Интерлюдия. Тайны пригорода: история Джорджа и Марты

Но непосвящённым всегда говори: «То, что о Ведьмах болтают, будто бы они летают по воздуху — вздор. Для этого они должны быть лёгкими как пёрышко. И ещё люди говорят, что все Ведьмы — подслеповатые старухи, так что как возможно сладострастие на шабаше ведьм, о котором ходят слухи?»

И говори: «Сейчас многие мудрецы говорят, что такого в природе нет». Всегда обращай это в шутку и, возможно, в грядущие времена преследования прекратятся и мы сможем поклоняться нашим Богам в безопасности снова.

— «Книга теней»

Джордж — инженер в одной из крупнейших инженерно-консультационных фирм в Соединённых Штатах. Он лысеет, ему около пятидесяти, придерживается консервативного стиля в одежде. Он живёт со своей женой Мартой в пригороде Филадельфии, у которого репутация настолько консервативного места, что радикалы иногда в шутку употребляют его название как синоним всего старомодного, зашуганного, скучного и гнетущего.

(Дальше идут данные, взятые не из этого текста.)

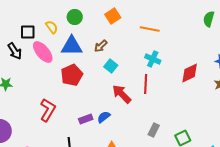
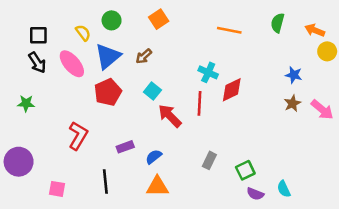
orange line: (150, 29) -> (229, 30), moved
black square: (28, 32) -> (38, 35), moved
blue triangle: (72, 46) -> (108, 56), turned -40
cyan square: (111, 66) -> (152, 91), moved
red diamond: (190, 73) -> (232, 90), moved
blue semicircle: (104, 117) -> (154, 157), moved

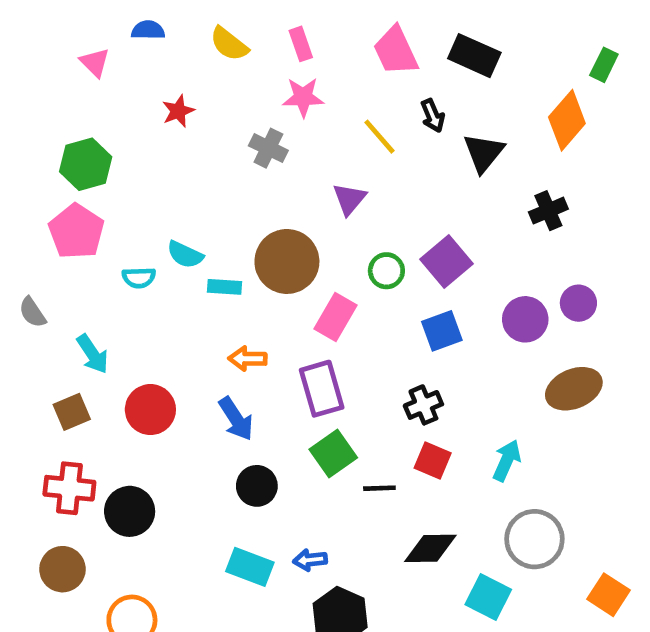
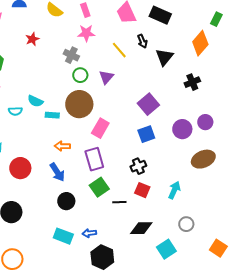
green circle: (386, 271) -> (80, 75), moved
gray circle: (534, 539) -> (186, 224), size x0.6
cyan square: (488, 597) -> (166, 249), turned 30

Каждое утро Джордж просыпается, чистит зубы, тщательно бреется (несмотря на то, что бороды у полных мужчин его возраста потихоньку перестают считаться чем-то возмутительным, он не собирается даже выказывать никаких внешних признаков умеренного индивидуализма) и едет на машине в Филадельфию. Весь день он корпит над техническими подробностями производства новых смертоносных игрушек для Пентагона, с помощью которых тот будет пугать своих конкурентов и убивать врагов. Марта занимается домашним хозяйством, иногда отправляется сыграть партию в бридж с соседками, иногда пишет стихотворения о природе, которые часто публикуют в миленьких женских журналах-предшественниках «Космо».

Они выглядят как идеальные «средние американцы», и все их соседи считают их таковыми.

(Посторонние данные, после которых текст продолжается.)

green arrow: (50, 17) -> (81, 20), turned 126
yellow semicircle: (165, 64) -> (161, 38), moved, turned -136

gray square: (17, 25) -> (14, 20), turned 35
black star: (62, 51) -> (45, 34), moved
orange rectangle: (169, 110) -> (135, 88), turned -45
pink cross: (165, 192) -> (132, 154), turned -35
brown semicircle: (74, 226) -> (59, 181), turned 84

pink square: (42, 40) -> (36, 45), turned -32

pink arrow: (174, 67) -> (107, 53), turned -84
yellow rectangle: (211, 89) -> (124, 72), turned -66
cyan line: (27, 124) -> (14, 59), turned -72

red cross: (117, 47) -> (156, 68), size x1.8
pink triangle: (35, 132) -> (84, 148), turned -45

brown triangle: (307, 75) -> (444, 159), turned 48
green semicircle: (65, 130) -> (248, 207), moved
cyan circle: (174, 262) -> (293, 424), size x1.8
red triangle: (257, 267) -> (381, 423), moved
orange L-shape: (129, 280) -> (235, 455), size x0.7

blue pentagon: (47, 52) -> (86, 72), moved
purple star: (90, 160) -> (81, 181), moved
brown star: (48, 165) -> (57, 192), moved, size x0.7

Естественно, с Джорджем и Мартой не всё так просто, как кажется (иначе их бы не было в этой книге). Они курят анашу дольше, чем любые другие знакомые мне люди. Марту приобщил бывший кавалер, а она приобщила Джорджа вскоре после того, как они поженились.

«Он был музыкант, играл джаз», — сказала Марта, когда рассказывала мне об этой практически допотопной инициации. «Я тогда была такая модница. Это было так давно, что не было даже слова «бит-поколение». Мы себя называли попросту богемой».

Как бы ни боялся травы Джордж поначалу, со временем он превратился в её преданного сторонника.

По большей части Джордж и Марта курят вдвоём, в своей спальне поздно вечером. «И я опрыскиваю там всё после этого тремя разными освежителями воздуха», — с улыбкой добавляет Марта.

До шестидесятых Джордж и Марта никогда особо не боялись, что их застукают. Никто в этом пригородном гнезде республиканцев и грешников и не подумал бы, что их соседи предаются столь экзотическому, нехарактерному для белых людей пороку — в эпоху Трумэна и Эйзенхауэра уж точно. «Славные были деньки», — говорит Марта. «Это была наша маленькая тайна, и пока окна были наглухо закрыты, бояться нам было нечего».

Всё поменялось с наступлением шестидесятых. «Вокруг нас постоянно загребали молодёжь», — говорит Джордж. «Копы даже купили собаку, которая вынюхивала анашу. Они ходили по улицам ночью, а пёс лаял, когда чуял запах. Тогда они вламывались в дом. Это нарушало Конституцию, конечно, но тут любого, кто заговорит про Конституцию, считают коммунистом.[48] Мы помалкивали, и я накупил всяких хитрых замков, а кое-какие штучки сконструировал сам». Джордж, насколько мне известно, может считаться изобретателем ящичка для хранения запасов травы с возможностью уничтожать содержимое; он как минимум сконструировал один экземпляр. Никто из тех, кто вломался бы к ним в дом, с предупреждением или без предупреждения, никогда не нашёл бы вещественных доказательств.

Некоторые беспечные планокуры, с которыми я знаком, посчитали бы Джорджа параноиком — но они не боятся потерять такую работу, как у него.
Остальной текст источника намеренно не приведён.